When I moved to New Hampshire, it was one of two states that prohibited gays and lesbians from being adoptive or foster parents. I was determined to change that. In order to do that, I joined a well-organized group of activists in Portsmouth, NH which introduced an anti-discrimination ordinance in the city. The organization was called The Open Door City Coalition. We failed in our mission, but the movement grew to become a statewide effort and in 1998 the state added “sexual orientation” to its law against discrimination, planting the seed for more civil rights advancements to come.
In 1999, the anti-gay adoption/foster parent law was repealed. In 2007, a civil unions law was passed and took effect Jan. 1, 2008. By mid-May of 2008, over 300 same-sex couples were civilly united. Since Jan. 1, 2010, same-sex marriage has been legal in NH. In 2018, gender identity was added to the law against discrimination.
I was certainly proud of the work we did to further the rights of the LBGTQIA+ community, but that work was ancillary to my legal work assisting victims/survivors of domestic violence. The work started in 1990 when I became involved with A Safe Place in Portsmouth. The organization was a women-run feminist collective where all decisions were made through consensus building. I learned the importance of listening to all points of view in a mindful way before reaching decisions, which was the opposite of what most women experienced in homes where domestic violence and upheaval prevailed.
The highlight of my legal career happened when I, with the help of a vast community of supporters, obtained a conditional pardon from Governor Steve Merrill for June Briand in 1996. June had pled guilty to killing her violently abusive husband and was serving a 15-years to life sentence for her crime. Our petition for conditional pardon claimed the battered woman defense, which the Governor and Executive Council unanimously found to be the case and June was released from prison five years early. The case received national attention, raising awareness about the consequences of domestic violence and leading to reforms in the laws that benefited women down the road.
I took a hiatus from the law to care for my elderly mother during the last year of her life and then to settle her estate. As a result, I was in between opportunities when Katrina ravaged the Gulf coast, enabling me to immediately sign up as a volunteer with the American Red Cross and spend the next six months providing housing, food, and logistical assistance to the displaced residents in Louisiana, Alabama and Texas. This gave me first-hand experience of the consequences of systemic racism that had existed for decades in the south.

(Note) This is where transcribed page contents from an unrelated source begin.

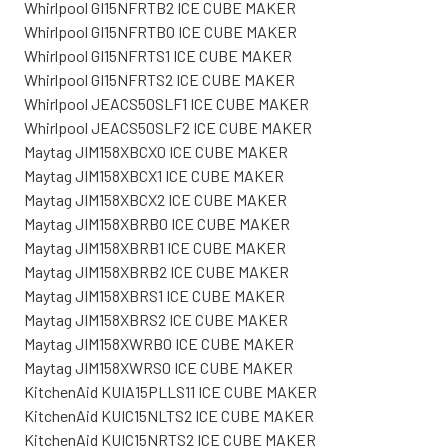
Whirlpool GI15NFRTB2 ICE CUBE MAKER
Whirlpool GI15NFRTBO ICE CUBE MAKER
Whirlpool GI15NFRTS1 ICE CUBE MAKER
Whirlpool GI15NFRTS2 ICE CUBE MAKER
Whirlpool JEACS50SLF1 ICE CUBE MAKER
Whirlpool JEACS50SLF2 ICE CUBE MAKER
Maytag JIM158XBCX0 ICE CUBE MAKER
Maytag JIM158XBCX1 ICE CUBE MAKER
Maytag JIM158XBCX2 ICE CUBE MAKER
Maytag JIM158XBRB0 ICE CUBE MAKER
Maytag JIM158XBRB1 ICE CUBE MAKER
Maytag JIM158XBRB2 ICE CUBE MAKER
Maytag JIM158XBRS1 ICE CUBE MAKER
Maytag JIM158XBRS2 ICE CUBE MAKER
Maytag JIM158XWRB0 ICE CUBE MAKER
Maytag JIM158XWRS0 ICE CUBE MAKER
KitchenAid KUIA15PLLS11 ICE CUBE MAKER
KitchenAid KUIC15NLTS2 ICE CUBE MAKER
KitchenAid KUIC15NRTS2 ICE CUBE MAKER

The work in the south inspired me to pursue a career as a professional volunteer with the Peace Corps. As I was awaiting my assignment to work in Africa, a friend experienced a medical emergency and I dropped everything to help care for her. I ended up staying for over 11 years working as her and her husband’s farm caretaker and their personal caregiver.
I was ready for retirement when that job reached its natural conclusion in 2017 and Whitefield provided an affordable option of a nice home on a few acres in the woods and amongst the mountains to settle down and work on my fledgling writing career. I became a regular contributor to the Concord Monitor’s opinion and forum pages, commenting on an eclectic range of subjects and issues, keeping my nose deep in the news and political wranglings of the state, country and world.
Jumping in the political arena seems to be a natural transition in my life at this time. I still have the energy and desire to add to my career in public service, shifting from advocacy and activism to becoming a part of the drafting, revising, tweaking and passage of the laws that serve as the basis for an orderly society.